The Court observed that the Legislature of Uttar Pradesh possessed the constitutional authority to enact the legislation in question because it fell within the scope of Entry eighteen of List two of the Seventh Schedule to the Constitution. The Court further noted that none of the parties before it had raised any objection concerning the adequacy of the compensation stipulated in the Thekedari Act. In view of the absence of such a contention, the Court held that the Act was enacted by a legislature exercising a power that was expressly conferred upon it. The Court further examined the requirement of Article thirty-one clause two of the Constitution and found that the compensation provision contained in the Act complied with that provision. Consequently, the Court concluded that the Thekedari Act was a valid piece of legislation and that no exception to its validity could be entertained. The Court also observed that no other point or argument was presented before it that might affect the foregoing conclusion. Because the Act was valid and no further matter was raised, the Court found that the petitions and appeals that concerned thekedari and pattedari lands were devoid of any legal force. Accordingly, the Court determined that those petitions and appeals must be dismissed.

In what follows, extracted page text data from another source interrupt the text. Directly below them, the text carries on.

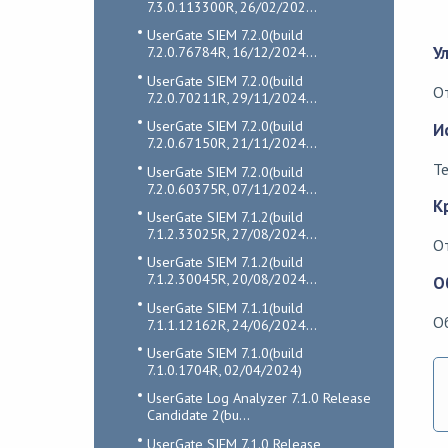
7.3.0.113300R, 26/02/202...
UserGate SIEM 7.2.0(build
У
7.2.0.76784R, 16/12/2024...
UserGate SIEM 7.2.0(build
От
7.2.0.70211R, 29/11/2024...
UserGate SIEM 7.2.0(build
И
7.2.0.67150R, 21/11/2024...
Те
UserGate SIEM 7.2.0(build
7.2.0.60375R, 07/11/2024...
К
UserGate SIEM 7.1.2(build
7.1.2.33025R, 27/08/2024...
О
UserGate SIEM 7.1.2(build
7.1.2.30045R, 20/08/2024...
О
UserGate SIEM 7.1.1(build
О
7.1.1.12162R, 24/06/2024...
UserGate SIEM 7.1.0(build
7.1.0.1704R, 02/04/2024)
UserGate Log Analyzer 7.1.0 Release
Candidate 2(bu...
UserGate SIEM 7.1.0 Release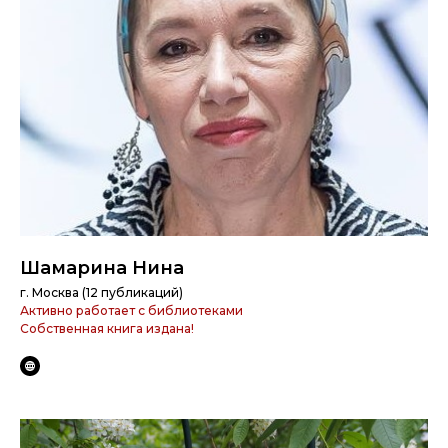
Шамарина Нина
г. Москва (12 публикаций)
Активно работает с библиотеками
Собственная книга издана!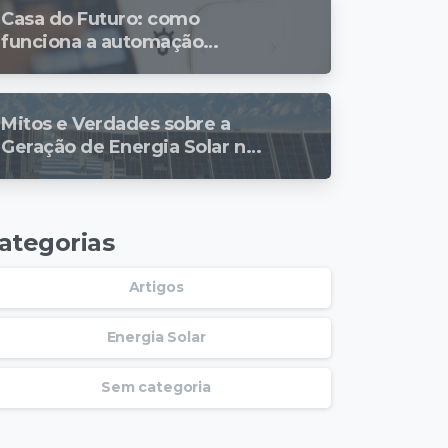
Casa do Futuro: como
funciona a automação
residencial?
Mitos e Verdades sobre a
Geração de Energia Solar no
Inverno
ategorias
Artigos
Energia Solar
Sem categoria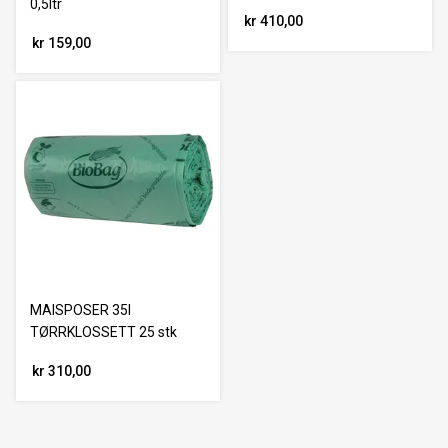
0,5ltr
kr 410,00
kr 159,00
MAISPOSER 35l
TØRRKLOSSETT 25 stk
kr 310,00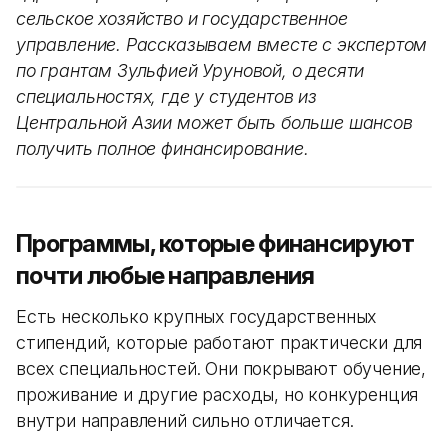
сельское хозяйство и государственное
управление. Рассказываем вместе с экспертом
по грантам Зульфией Уруновой, о десяти
специальностях, где у студентов из
Центральной Азии может быть больше шансов
получить полное финансирование.
Программы, которые финансируют
почти любые направления
Есть несколько крупных государственных
стипендий, которые работают практически для
всех специальностей. Они покрывают обучение,
проживание и другие расходы, но конкуренция
внутри направлений сильно отличается.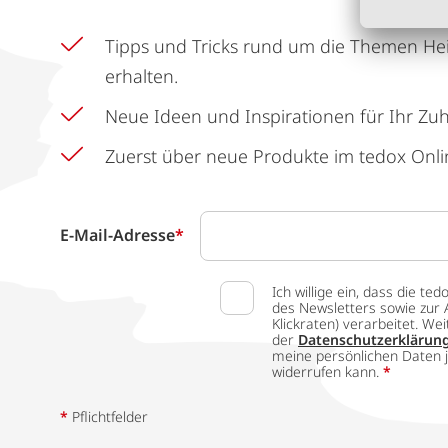
Tipps und Tricks rund um die Themen He
erhalten.
Neue Ideen und Inspirationen für Ihr Zu
Zuerst über neue Produkte im tedox Onli
E-Mail-Adresse
*
Ich willige ein, dass die
des Newsletters sowie zur 
Klickraten) verarbeitet. W
der
Datenschutzerklärun
meine persönlichen Daten j
widerrufen kann.
*
*
Pflichtfelder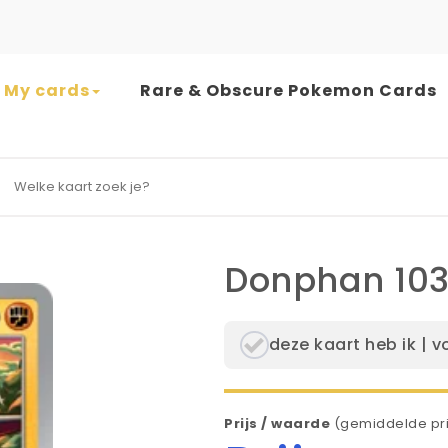
My cards
Rare & Obscure Pokemon Cards
earch for:
Donphan 103
deze kaart heb ik | v
Prijs / waarde
(gemiddelde pri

The Court proceeded to dispose of the remaining proceedings by ordering the dismissal of all petitions and appeals that related to jagirs, zamindaris and muafis, while expressly refraining from passing any order as to costs in those matters. With respect to the petitions and appeals concerning thekedari and pattedari lands, the Court likewise ordered their dismissal and directed that a single set of costs be awarded to the State of Uttar Pradesh. The Court then turned to the specific civil appeals listed in the record and observed that civil appeals numbered five hundred thirty, five hundred forty, five hundred sixty-nine, six hundred, six hundred one and six hundred seventeen of the year nineteen fifty-seven had become abated. In view of their abatement, the Court declared that those six civil appeals were hereby dismissed. The Court further noted that civil appeals numbered five hundred forty-seven, five hundred fifty-three, five hundred fifty-five, five hundred seventy-eight, five hundred ninety-five and five hundred ninety-eight of the year nineteen fifty-seven had not been prosecuted. Accordingly, the Court dismissed each of those six civil appeals on the ground of non-prosecution. Thus, the Court concluded the adjudication of all the pending matters listed in the present applications.